_Task_
Transcribe the records word for word. Leave every picture out.

Page images and extracted text:
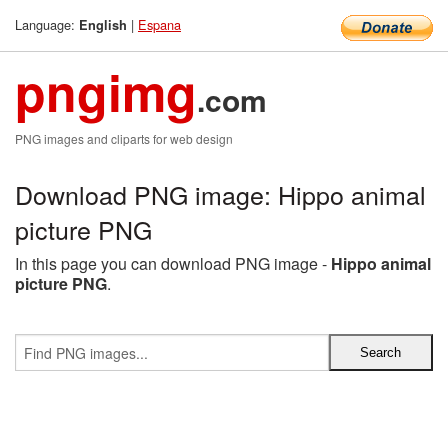
Language:
|
Espana
English
pngimg
.com
PNG images and cliparts for web design
Download PNG image: Hippo animal
picture PNG
In this page you can download PNG image -
Hippo animal
picture PNG
.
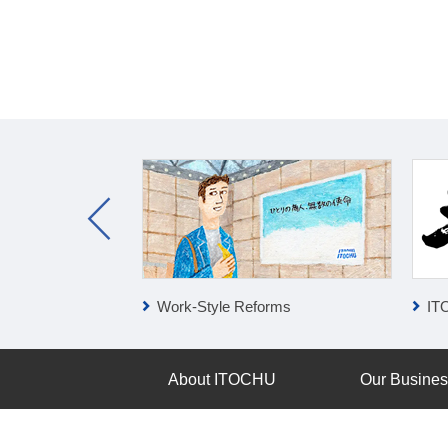
ness
Work-Style Reforms
IT
About ITOCHU
Our Busine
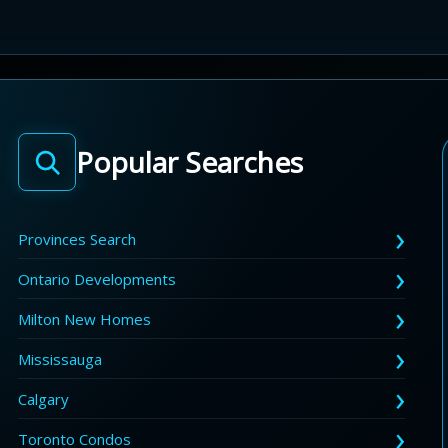
Popular Searches
Provinces Search
Ontario Developments
Milton New Homes
Mississauga
Calgary
Toronto Condos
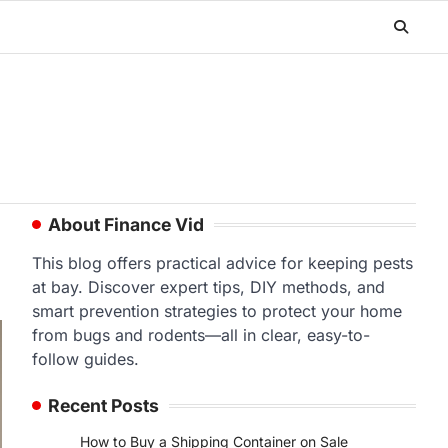
About Finance Vid
This blog offers practical advice for keeping pests
at bay. Discover expert tips, DIY methods, and
smart prevention strategies to protect your home
from bugs and rodents—all in clear, easy-to-
follow guides.
Recent Posts
How to Buy a Shipping Container on Sale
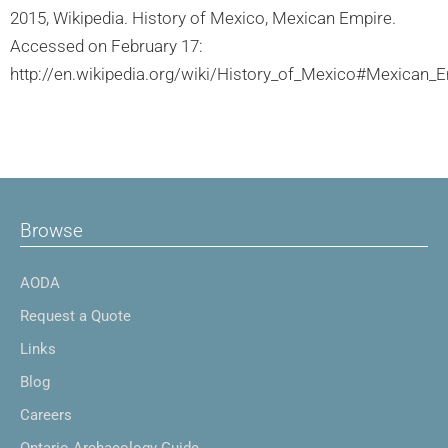
2015, Wikipedia. History of Mexico, Mexican Empire.
Accessed on February 17:
http://en.wikipedia.org/wiki/History_of_Mexico#Mexican_E
Browse
AODA
Request a Quote
Links
Blog
Careers
Ontario Archaeology Guide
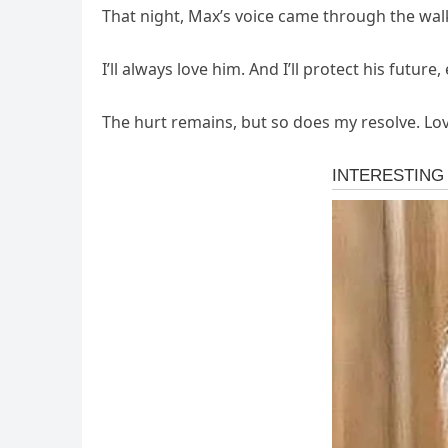
That night, Max’s voice came through the walki
I’ll always love him. And I’ll protect his future
The hurt remains, but so does my resolve. Love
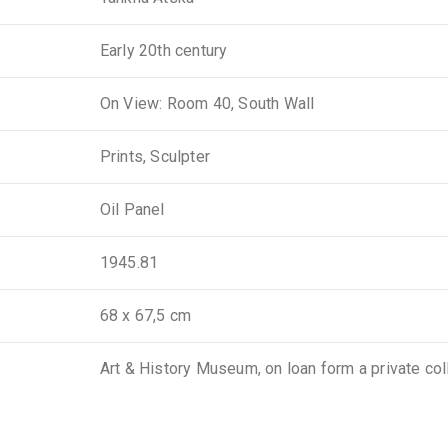
Early 20th century
On View: Room 40, South Wall
Prints, Sculpter
Oil Panel
1945.81
68 x 67,5 cm
Art & History Museum, on loan form a private col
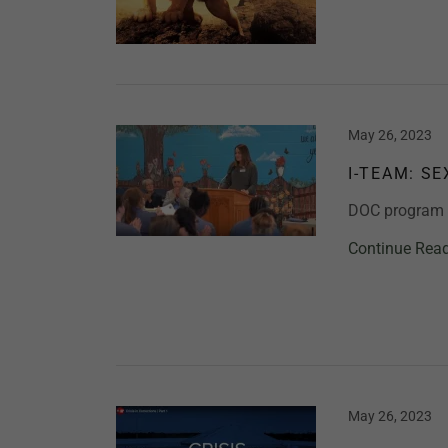
May 26, 2023
I-TEAM: S
DOC program b
Continue Rea
May 26, 2023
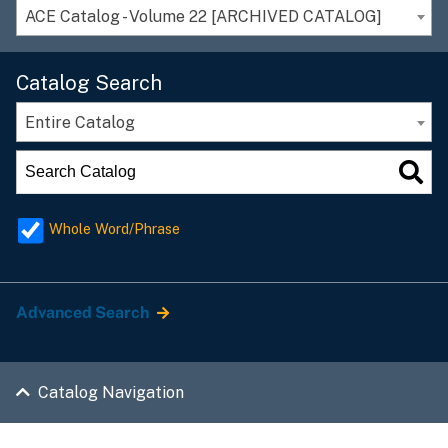
ACE Catalog - Volume 22 [ARCHIVED CATALOG]
Catalog Search
Entire Catalog
Whole Word/Phrase
Advanced Search
Catalog Navigation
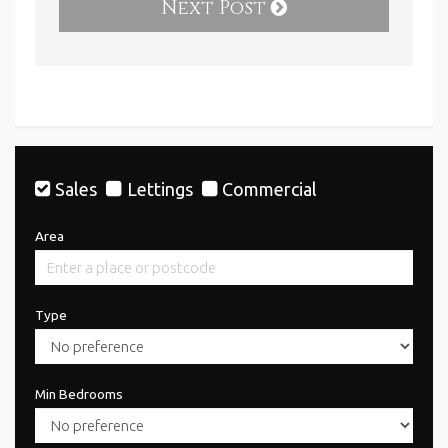
Next Post
Sales
Lettings
Commercial
Area
Type
Min Bedrooms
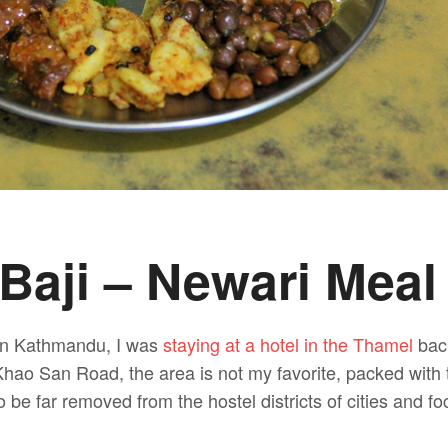
Baji – Newari Meal
y in Kathmandu, I was
staying at a hotel in the Thamel
back
hao San Road, the area is not my favorite, packed with 
to be far removed from the hostel districts of cities and f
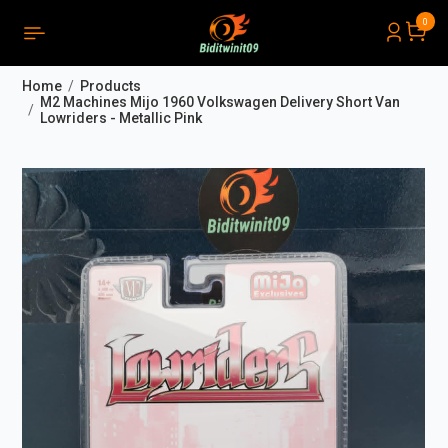
0
PRODUCTS LIST ORDER
Close
(
0
)
Home
Products
THÔNG BÁO
M2 Machines Mijo 1960 Volkswagen Delivery Short Van
Lowriders - Metallic Pink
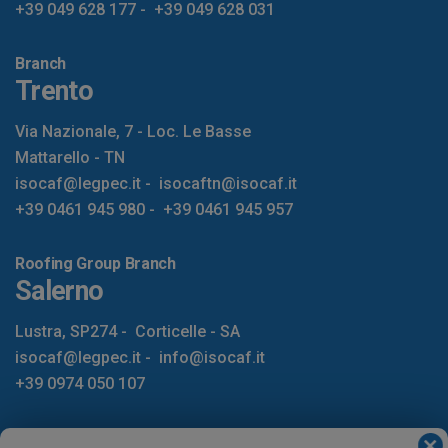
+39 049 628 177
-
+39 049 628 031
Branch
Trento
Via Nazionale, 7 - Loc. Le Basse
Mattarello - TN
isocaf@legpec.it
-
isocaftn@isocaf.it
+39 0461 945 980
-
+39 0461 945 957
Roofing Group Branch
Salerno
Lustra, SP274
-
Corticelle - SA
isocaf@legpec.it
-
info@isocaf.it
+39 0974 050 107
HOME
LOCATIONS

_Exercise answer_
Language:
|
Espana
English
pngimg
.com
PNG images and cliparts for web design
Download PNG image: Hippo animal
picture PNG
In this page you can download PNG image -
Hippo animal
picture PNG
.
ness
Work-Style Reforms
IT
About ITOCHU
Our Busine
Popular Searches
Provinces Search
Ontario Developments
Milton New Homes
Mississauga
Calgary
Toronto Condos
About Finance Vid
This blog offers practical advice for keeping pests
at bay. Discover expert tips, DIY methods, and
smart prevention strategies to protect your home
from bugs and rodents—all in clear, easy-to-
follow guides.
Recent Posts
How to Buy a Shipping Container on Sale
2015, Wikipedia. History of Mexico, Mexican Empire.
Accessed on February 17:
http://en.wikipedia.org/wiki/History_of_Mexico#Mexican_E
Browse
AODA
Request a Quote
Links
Blog
Careers
Ontario Archaeology Guide
That night, Max’s voice came through the walki
I’ll always love him. And I’ll protect his future
The hurt remains, but so does my resolve. Love
Early 20th century
On View: Room 40, South Wall
Prints, Sculpter
Oil Panel
1945.81
68 x 67,5 cm
Art & History Museum, on loan form a private col
May 26, 2023
I-TEAM: S
DOC program b
Continue Rea
May 26, 2023
ACE Catalog - Volume 22 [ARCHIVED CATALOG]
Catalog Search
Entire Catalog
Whole Word/Phrase
Advanced Search
Catalog Navigation
Next Post
Sales
Lettings
Commercial
Area
Type
Min Bedrooms
Baji – Newari Meal
y in Kathmandu, I was
staying at a hotel in the Thamel
back
hao San Road, the area is not my favorite, packed with 
to be far removed from the hostel districts of cities and f
0
PRODUCTS LIST ORDER
Close
(
0
)
Home
Products
THÔNG BÁO
M2 Machines Mijo 1960 Volkswagen Delivery Short Van
Lowriders - Metallic Pink
+39 049 628 177
-
+39 049 628 031
Branch
Trento
Via Nazionale, 7 - Loc. Le Basse
Mattarello - TN
isocaf@legpec.it
-
isocaftn@isocaf.it
+39 0461 945 980
-
+39 0461 945 957
Roofing Group Branch
Salerno
Lustra, SP274
-
Corticelle - SA
isocaf@legpec.it
-
info@isocaf.it
+39 0974 050 107
HOME
LOCATIONS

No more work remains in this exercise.